En Crète, c'est plus directement la vie même et par conséquent le goût de l'époque minoenne que reflètent les palais de Cnossos, de Malia, de Phaïstos : vie brillante, luxueuse, mais aussi amour de l'œuvre d'art, attrait des matières précieuses, sens du travail élaboré, recherche du plaisir de l'œil dans des décors d'une fraîcheur d'inspiration étonnante où transparaît, au-delà de l'épanouissement harmonieux des couleurs et des lignes, l'émerveillement devant le spectacle qu'offre la nature, un vol d'oiseau, un champ de lis, ou les souples évolutions des dauphins sur la mer.
Puis, dès l'époque mycénienne, la littérature vient appuyer les déductions que permet l'archéologie ; Homère décrit le palais de Nestor et ses richesses, « la coupe splendide [...] ornée de clous d'or » dans laquelle Hécamède lui offre à boire : « Elle a quatre anses et deux colombes d'or becquetant à côté de chacune », comme certaines coupes mycéniennes mises au jour par les fouilles.
En ce qui concerne l'histoire du goût, la Grèce classique, paradoxalement, échappe en partie à l'analyse, parce que la peinture, élément le plus révélateur sans doute en ce domaine, a entièrement disparu.
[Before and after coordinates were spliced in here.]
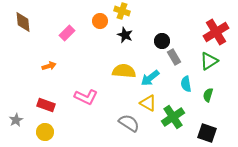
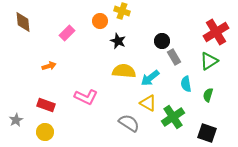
black star: moved 7 px left, 6 px down
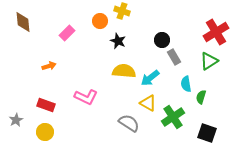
black circle: moved 1 px up
green semicircle: moved 7 px left, 2 px down
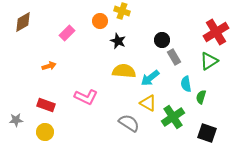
brown diamond: rotated 65 degrees clockwise
gray star: rotated 24 degrees clockwise
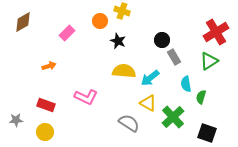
green cross: rotated 10 degrees counterclockwise
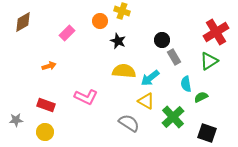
green semicircle: rotated 48 degrees clockwise
yellow triangle: moved 2 px left, 2 px up
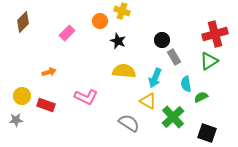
brown diamond: rotated 15 degrees counterclockwise
red cross: moved 1 px left, 2 px down; rotated 15 degrees clockwise
orange arrow: moved 6 px down
cyan arrow: moved 5 px right; rotated 30 degrees counterclockwise
yellow triangle: moved 2 px right
yellow circle: moved 23 px left, 36 px up
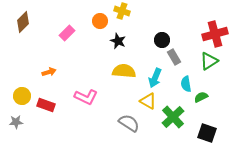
gray star: moved 2 px down
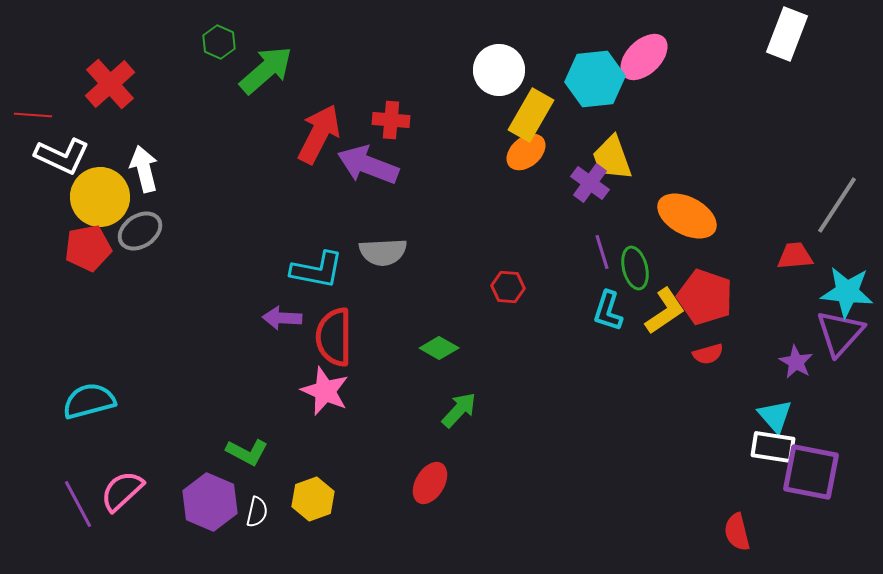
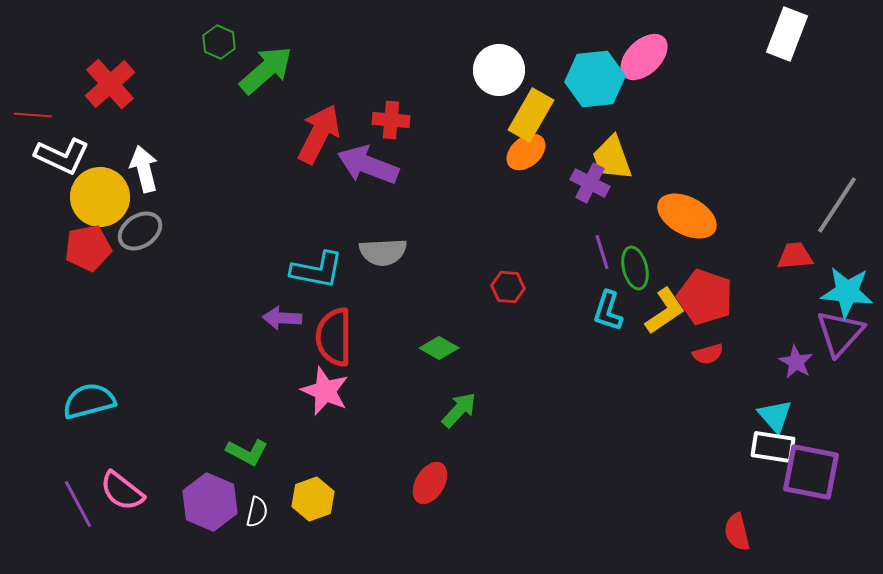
purple cross at (590, 183): rotated 9 degrees counterclockwise
pink semicircle at (122, 491): rotated 99 degrees counterclockwise
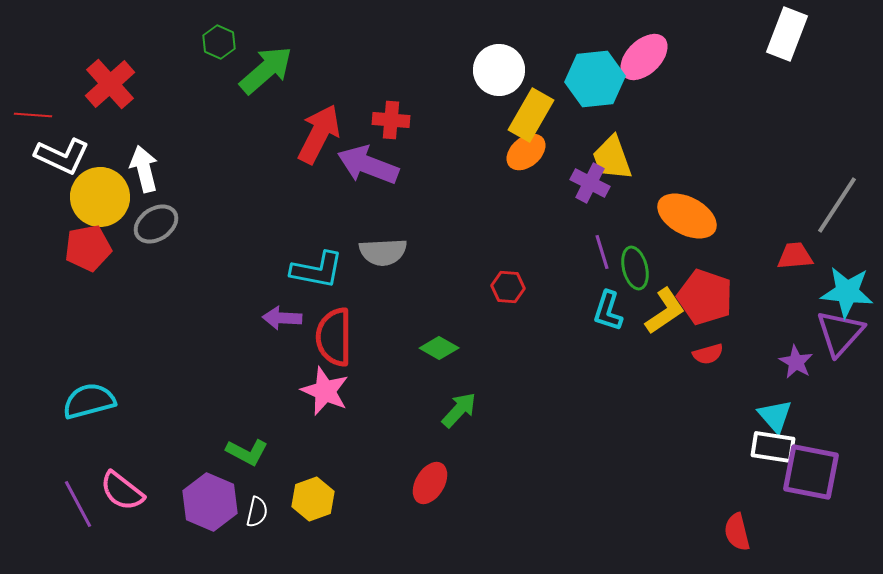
gray ellipse at (140, 231): moved 16 px right, 7 px up
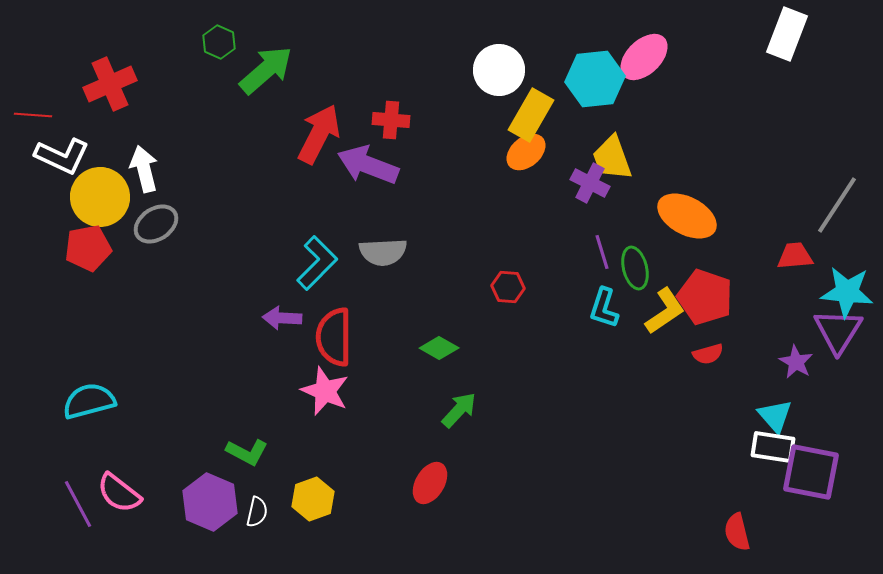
red cross at (110, 84): rotated 18 degrees clockwise
cyan L-shape at (317, 270): moved 7 px up; rotated 56 degrees counterclockwise
cyan L-shape at (608, 311): moved 4 px left, 3 px up
purple triangle at (840, 333): moved 2 px left, 2 px up; rotated 10 degrees counterclockwise
pink semicircle at (122, 491): moved 3 px left, 2 px down
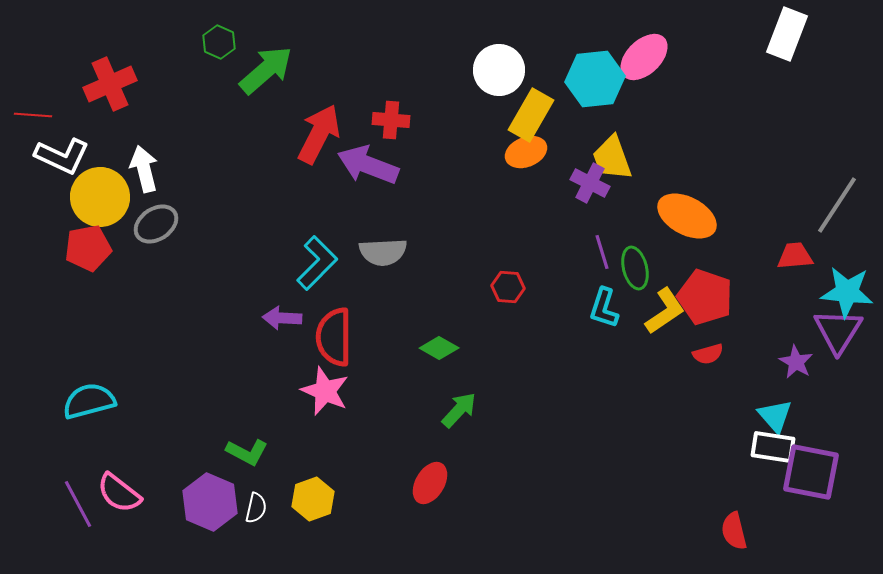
orange ellipse at (526, 152): rotated 18 degrees clockwise
white semicircle at (257, 512): moved 1 px left, 4 px up
red semicircle at (737, 532): moved 3 px left, 1 px up
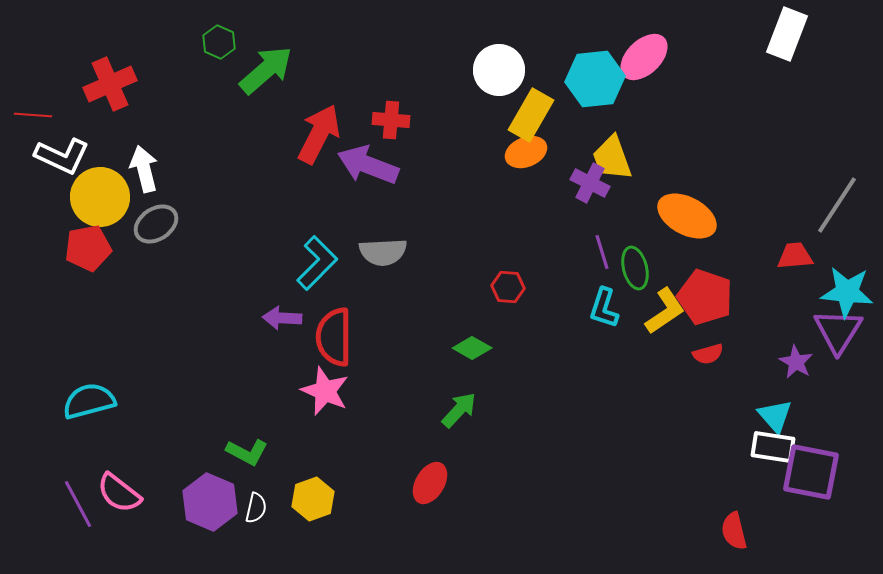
green diamond at (439, 348): moved 33 px right
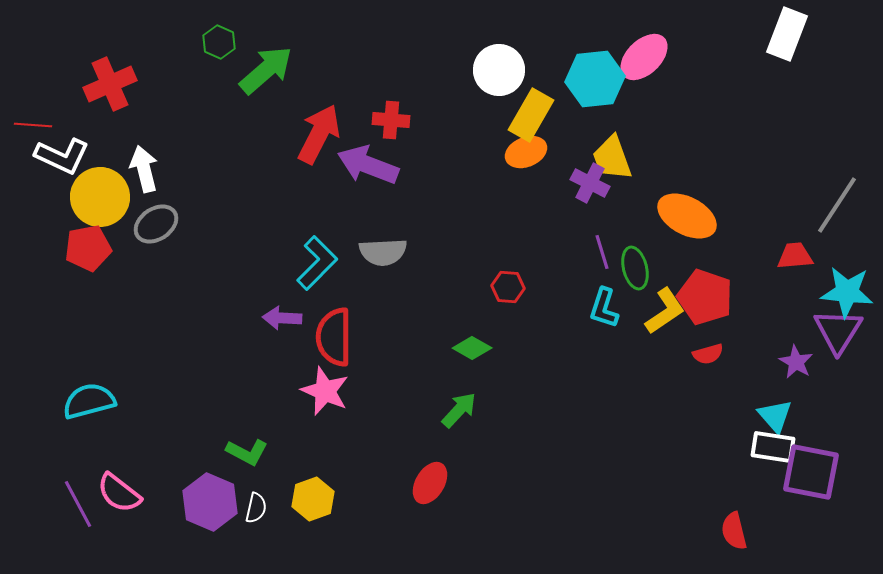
red line at (33, 115): moved 10 px down
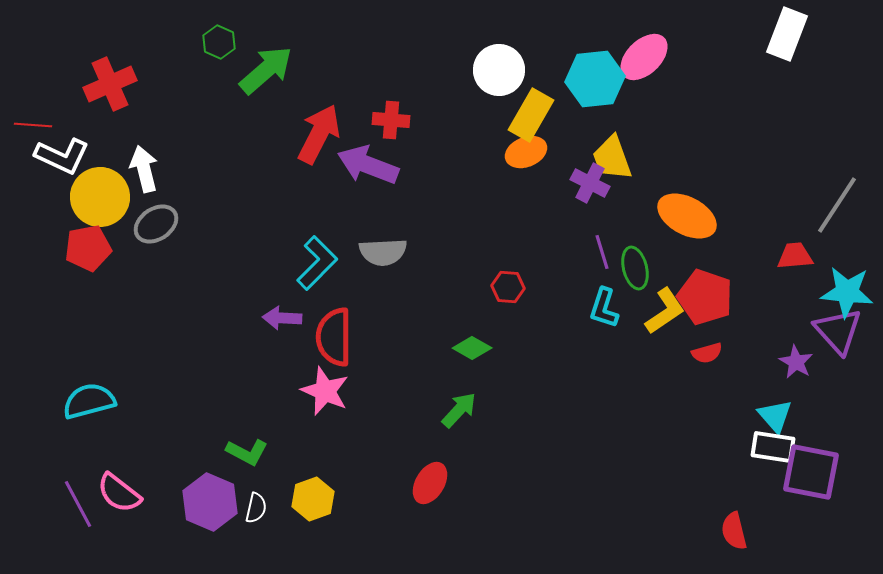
purple triangle at (838, 331): rotated 14 degrees counterclockwise
red semicircle at (708, 354): moved 1 px left, 1 px up
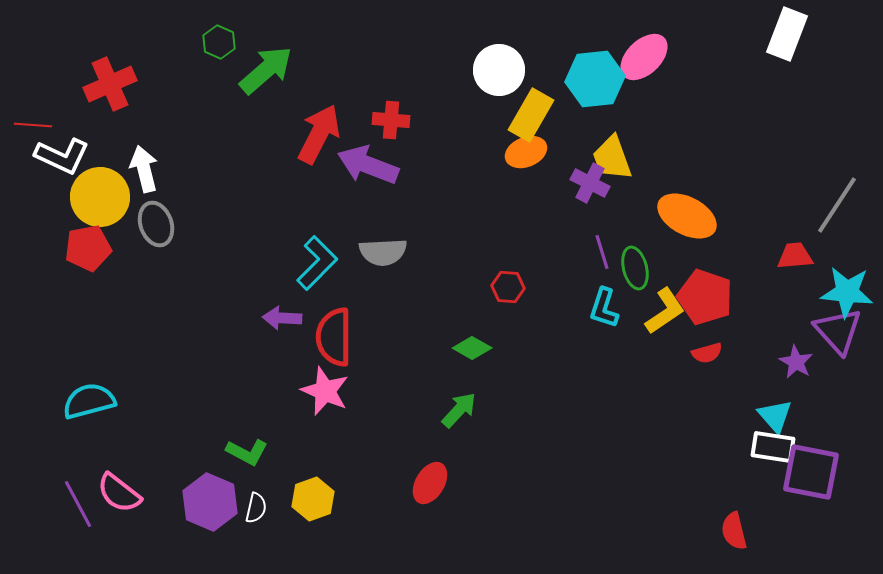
gray ellipse at (156, 224): rotated 75 degrees counterclockwise
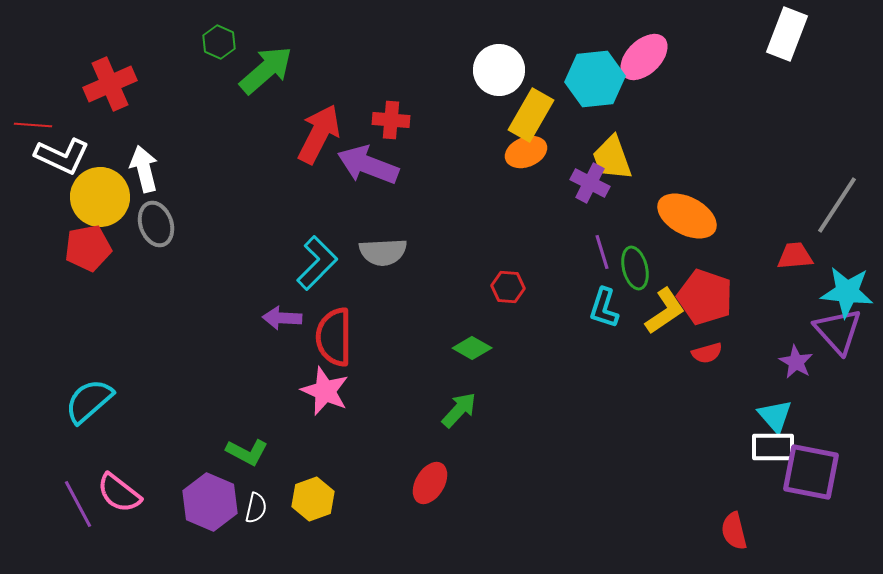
cyan semicircle at (89, 401): rotated 26 degrees counterclockwise
white rectangle at (773, 447): rotated 9 degrees counterclockwise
Il faut recourir principalement aux textes pour comprendre l'importance qu'y attachaient les contemporains de Zeuxis, comme plus tard ceux d'Apelle. Il faut étudier le décor des vases pour découvrir les thèmes les plus appréciés des amateurs selon les époques et les régions, pour saisir un reflet de l'évolution qui entraîne, à la fin du ve siècle, l'apparition des sujets « de genre », des scènes de gynécée et des compositions exaltant la grâce féminine. Les figurines de terre cuite révèlent la même transformation, qu'il s'agisse d'ex-voto, d'objets funéraires ou de pièces appartenant au décor familier et placés comme tels dans la tombe de leurs propriétaires.
Au ive siècle seulement, leur qualité esthétique devient pour les amateurs un élément prédominant. Ces œuvres connaissent alors une diffusion remarquable. D'Athènes et, plus tard, de Tanagra, en Béotie, les ateliers de céramistes exportent aussi bien les figurines que les moules, ainsi que des réductions exécutées d'après les œuvres les plus célèbres de la statuaire, vers la Macédoine, la Thrace, l'Anatolie,[...]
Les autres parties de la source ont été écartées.